Data extracted from a collection:
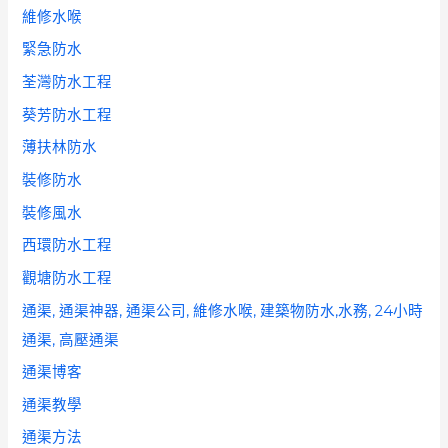
維修水喉
緊急防水
荃灣防水工程
葵芳防水工程
薄扶林防水
裝修防水
裝修風水
西環防水工程
觀塘防水工程
通渠, 通渠神器, 通渠公司, 維修水喉, 建築物防水,水務, 24小時
通渠, 高壓通渠
通渠博客
通渠教學
通渠方法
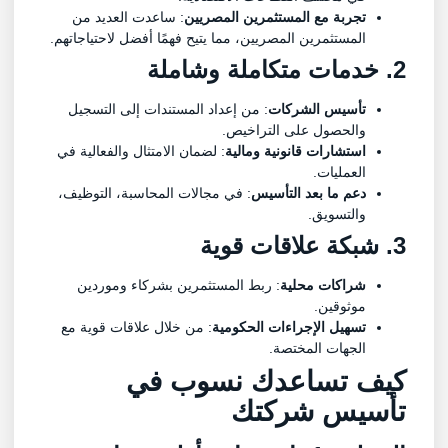
تجربة مع المستثمرين المصريين
: ساعدت العديد من
المستثمرين المصريين، مما يتيح فهمًا أفضل لاحتياجاتهم.
2. خدمات متكاملة وشاملة
تأسيس الشركات
: من إعداد المستندات إلى التسجيل
والحصول على التراخيص.
استشارات قانونية ومالية
: لضمان الامتثال والفعالية في
العمليات.
دعم ما بعد التأسيس
: في مجالات المحاسبة، التوظيف،
والتسويق.
3. شبكة علاقات قوية
شراكات محلية
: ربط المستثمرين بشركاء وموردين
موثوقين.
تسهيل الإجراءات الحكومية
: من خلال علاقات قوية مع
الجهات المختصة.
كيف تساعدك نسوب في
تأسيس شركتك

Exercise prompt: Text only, no pictures: copy every entry exactly.

Written answer:
維修水喉
緊急防水
荃灣防水工程
葵芳防水工程
薄扶林防水
裝修防水
裝修風水
西環防水工程
觀塘防水工程
通渠, 通渠神器, 通渠公司, 維修水喉, 建築物防水,水務, 24小時
通渠, 高壓通渠
通渠博客
通渠教學
通渠方法
تجربة مع المستثمرين المصريين
: ساعدت العديد من
المستثمرين المصريين، مما يتيح فهمًا أفضل لاحتياجاتهم.
2. خدمات متكاملة وشاملة
تأسيس الشركات
: من إعداد المستندات إلى التسجيل
والحصول على التراخيص.
استشارات قانونية ومالية
: لضمان الامتثال والفعالية في
العمليات.
دعم ما بعد التأسيس
: في مجالات المحاسبة، التوظيف،
والتسويق.
3. شبكة علاقات قوية
شراكات محلية
: ربط المستثمرين بشركاء وموردين
موثوقين.
تسهيل الإجراءات الحكومية
: من خلال علاقات قوية مع
الجهات المختصة.
كيف تساعدك نسوب في
تأسيس شركتك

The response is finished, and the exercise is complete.